Gemma 4 Assistant Models
This guide covers adding a Gemma 4 model to the Foxlight catalog via both the CLI and the GUI. Gemma 4 uses a companion-assistant pattern for speculative decoding: Google publishes a pre-built assistant model alongside each instruction-tuned release. SWP detects this automatically — no tensor extraction is needed.
Background
For an overview of both MTP patterns (embedded heads vs companion assistant) see Assistant Models.
Prerequisites
- SWP installed:
uv sync --extra dev - An HF token with read access (no write required — the assistant is already published)
- The URL or
owner/repofor the Gemma 4 model you want to add (the instruction-tuned release, or an MLX community quantization of it)
CLI
The examples below use google/gemma-4-12B-it, which is not in the
built-in catalog — catalog add refuses models whose key, repo, or output
name already exists, even with --dry-run. (The larger gemma-4-31B-it and
gemma-4-26B-A4B-it already ship as catalog entries; to look at one of those,
jump straight to step 3.)
1. Dry run
skulk-weights catalog add google/gemma-4-12B-it --dry-run
Expected output (abbreviated):
fetching metadata for google/gemma-4-12B-it...
checking google/gemma-4-12B-it for MTP keys...
checking google/gemma-4-12B-it-assistant on HuggingFace...
--- entry preview ---
- key: gemma-4-12b-full-q4-k
source_model: google/gemma-4-12B-it
quant: q4k
tier: smoke
slices:
- full
output_name: gemma-4-12b-it-full-q4-k.vindex
hf_repo: FoxlightAI/gemma-4-12b-it-full-q4-k-vindex
hf_collection: FoxlightAI/vindexes-6a124406dd5fb439c431b051
assistant_model_repo: google/gemma-4-12B-it-assistant
Gemma 4 companion assistant detected: google/gemma-4-12B-it-assistant
This model uses Google's companion-assistant pattern for speculative decoding.
The assistant is already published — no tensor extraction needed.

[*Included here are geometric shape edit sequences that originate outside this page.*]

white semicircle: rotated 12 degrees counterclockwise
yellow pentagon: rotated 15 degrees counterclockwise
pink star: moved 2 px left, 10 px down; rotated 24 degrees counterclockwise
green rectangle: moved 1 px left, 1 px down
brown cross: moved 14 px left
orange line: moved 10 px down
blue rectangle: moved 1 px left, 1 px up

--- dry run: nothing written ---
The assistant_model_repo field is written instead of any mtp_* fields.
2. Write to catalog
skulk-weights catalog add google/gemma-4-12B-it
# or skip the confirmation prompt:
skulk-weights catalog add google/gemma-4-12B-it --yes
The entry is appended to the built-in foxlight.yaml. Run
skulk-weights catalog validate to confirm the new entry passes schema
validation.
3. Verify
Inspect any catalogued assistant-pattern entry — your newly added one, or the
gemma-4-31b entry that ships with SWP:
skulk-weights catalog show foxlight/gemma-4-31b-full-q4-k
The JSON output should include:
{
"assistant_model_repo": "google/gemma-4-31B-it-assistant",
"mtp_source_repo": null,
"mtp_sidecar_repo": null
}
GUI (skulk-ui)
- Start the GUI:
uv run skulk-ui - Paste the model URL (e.g.

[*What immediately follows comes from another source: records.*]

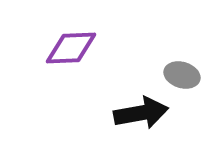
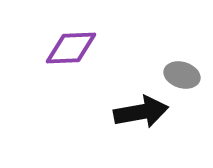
black arrow: moved 1 px up
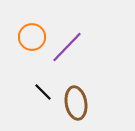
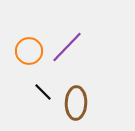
orange circle: moved 3 px left, 14 px down
brown ellipse: rotated 12 degrees clockwise
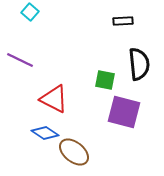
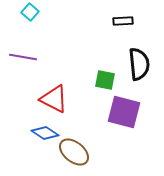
purple line: moved 3 px right, 3 px up; rotated 16 degrees counterclockwise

https://huggingface.co/google/gemma-4-12B-it) into the Detect field and click Detect. - The detection result panel shows:
- Assistant model:
google/gemma-4-12B-it-assistant - An info banner: "This model uses Gemma 4's companion assistant pattern. The assistant model is pre-published by Google — no tensor extraction needed."
- Assistant model:
- Click Register in Catalog. The log panel shows confirmation that the
assistant model location was verified and the job completes immediately.

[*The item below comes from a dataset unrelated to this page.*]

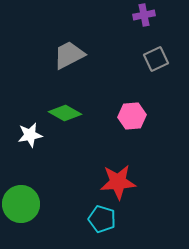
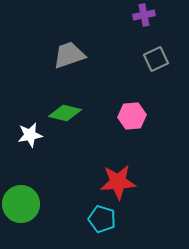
gray trapezoid: rotated 8 degrees clockwise
green diamond: rotated 16 degrees counterclockwise
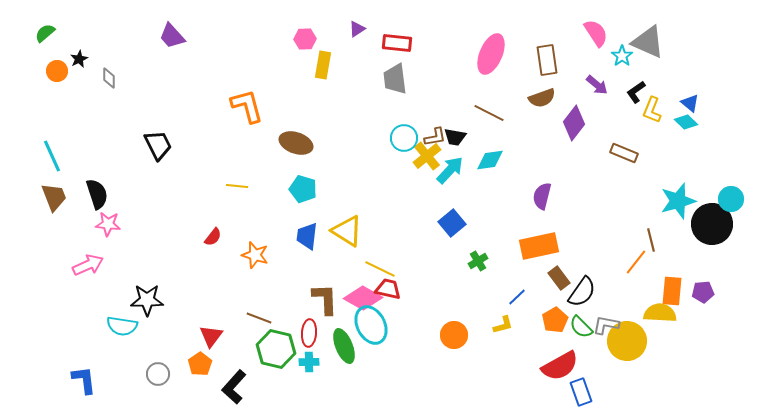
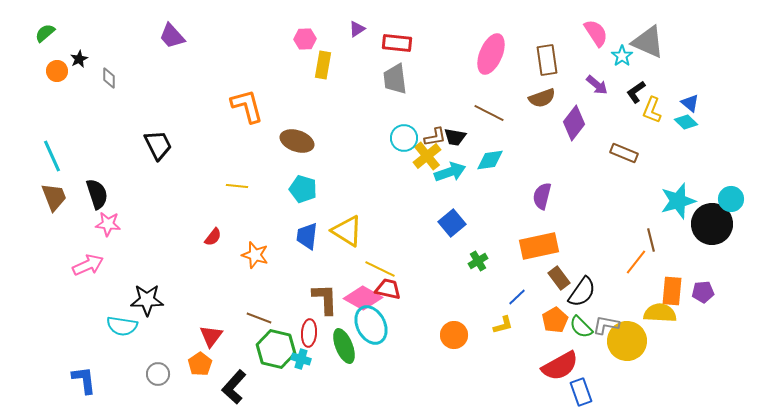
brown ellipse at (296, 143): moved 1 px right, 2 px up
cyan arrow at (450, 170): moved 2 px down; rotated 28 degrees clockwise
cyan cross at (309, 362): moved 8 px left, 3 px up; rotated 18 degrees clockwise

(As with the CLI, registration fails if the model is already in the
catalog — the shipped
gemma-4-31B/gemma-4-26B-A4Bentries can be inspected with Find in Catalog instead.)
Catalog entry format
- key: gemma-4-31b-full-q4-k
source_model: google/gemma-4-31B-it
quant: q4k
tier: smoke
slices:
- full
output_name: gemma-4-31b-it-full-q4-k.vindex
hf_repo: FoxlightAI/gemma-4-31b-it-full-q4-k-vindex
hf_collection: FoxlightAI/vindexes-6a124406dd5fb439c431b051
assistant_model_repo: google/gemma-4-31B-it-assistant
assistant_model_repo must:
- Look like
owner/repo(theHF_REPO_PATTERNregex) - Not be set at the same time as any
mtp_*field
Known Gemma 4 assistants
| Instruction-tuned model | Companion assistant |
|---|---|
google/gemma-4-31B-it | google/gemma-4-31B-it-assistant |
google/gemma-4-26B-A4B-it | google/gemma-4-26B-A4B-it-assistant |
google/gemma-4-12B-it | google/gemma-4-12B-it-assistant |
google/gemma-4-E4B-it | google/gemma-4-E4B-it-assistant |
google/gemma-4-E2B-it | google/gemma-4-E2B-it-assistant |
Additional variants follow the same {model}-assistant naming convention.
SWP auto-detects them, so this table only needs updating when you want to
document confirmed mappings.